Content starts

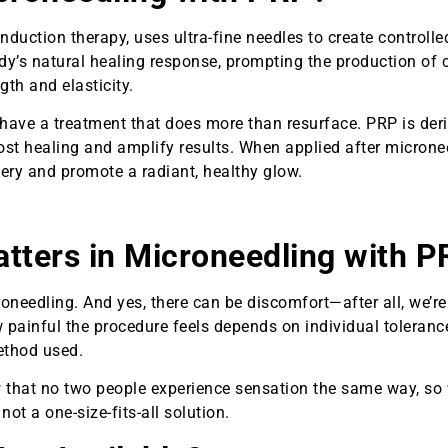
nduction therapy, uses ultra-fine needles to create controlle
body’s natural healing response, prompting the production of 
gth and elasticity.
 have a treatment that does more than resurface. PRP is der
st healing and amplify results. When applied after micronee
very and promote a radiant, healthy glow.
ters in Microneedling with P
eedling. And yes, there can be discomfort—after all, we’re
 painful the procedure feels depends on individual toleranc
method used.
ow that no two people experience sensation the same way, so
 a one-size-fits-all solution.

Content ends

§ TASK BRIEF
Reproduce exactly the lines from the one containing "eedling. And yes, there" through the last line of the records, both included, and nothing else.

§ SOLUTION TO THE EXERCISE
eedling. And yes, there can be discomfort—after all, we’re
 painful the procedure feels depends on individual toleranc
method used.
ow that no two people experience sensation the same way, so
 a one-size-fits-all solution.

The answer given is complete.